Preparation for the new process had to be relatively quick, given the center’s commitment to supporting existing client requests received just prior to the need to suspend in-person services.

Many careful and expedient decision had to be made to prepare graduate level-counselors, including a two-hour course in how to use Teams as well as training specific to effective and ethical delivery of telehealth.
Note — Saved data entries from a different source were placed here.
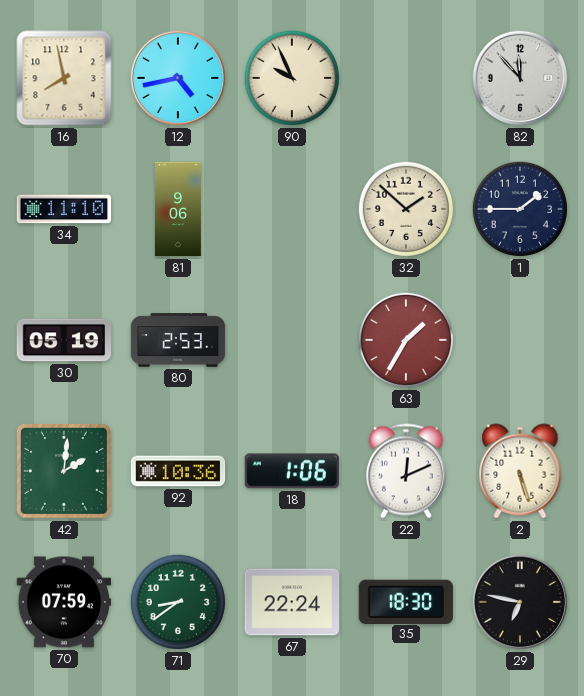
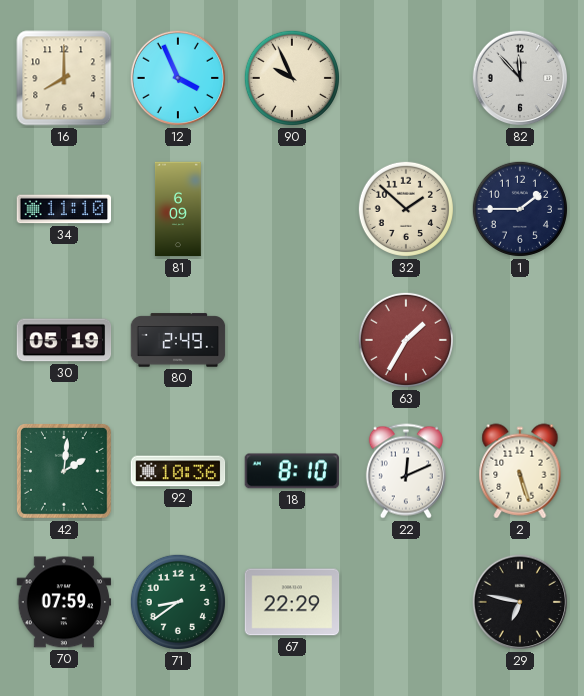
16: 7:58 -> 8:00
12: 4:43 -> 3:56
81: 9:06 -> 6:09
80: 2:53 -> 2:49
18: 1:06 -> 8:10
67: 22:24 -> 22:29
35: 18:30 -> none
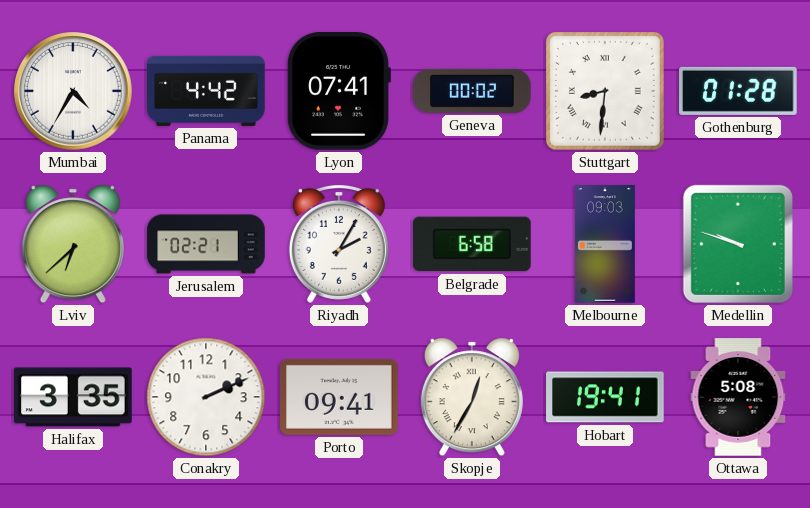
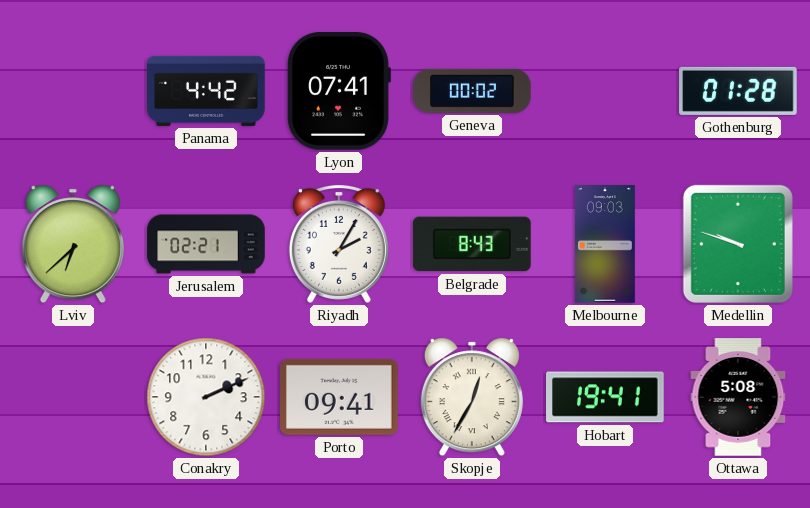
Mumbai: 4:35 -> none
Stuttgart: 8:31 -> none
Belgrade: 6:58 -> 8:43
Halifax: 3:35 -> none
The clinic’s pre-existing use of TitaniumSchedule software for electronic records retrieval and management was another important factor that made transitioning to remote telehealth services possible so quickly.

Nine of the 30 students enrolled this semester were unable to participate because they either lack the technology or confidential spaces in their homes to ensure safe and secure services.

However, Hart says, those still engaged in the supervised practice are gaining an edge in the job market for internships and post-degree employment.

Community Counseling Training Center

“Even when you think about crisis service lines that have been in existence for decades, that’s a form of telehealth services,” she says. “Some of this training goes into that.”

And while Hart is hearing from new clients seeking to start treatment during the coronavirus (COVID-19) pandemic, some others have chosen to postpone their appointments until the clinic reopens for in-person services.

“They recognize, as we do, the temporariness of this, and they’re like, ‘Well, I’m stable enough. I’m good. I know I can call for a wellness check-in, but I’ll wait for services until we’re face-to-face,” she says.

Some other clients are “working professionals in their own transition” who have yet to schedule telehealth appointments, she adds, perhaps because “they haven’t seen the emails or the calls from us while they’re trying to find their own new routine.”

Most clients remaining in treatment are grateful for the telehealth, Hart says, and are continuing to work on concerns or goals that were “going on before the changes, the physical distancing requirements and some of the uncertainties.”

“We’ve seen the greater majority of clients who are starting back really want to continue to focus on their primary mental health concerns that were existing prior to the pandemic, as well as just having that continued connection when there are so many areas of some of their lives where they had to disconnect or to distance in some ways,” she says.

“Offering remote-delivered telehealth services through the Community Counseling Training Center was a challenging and critical decision to make,” she adds. “I hope the service and training benefits through this clinic response will have ongoing benefits for CCTC clients, counselors and supervisors-in-training even after the stay-at-home order is lifted.”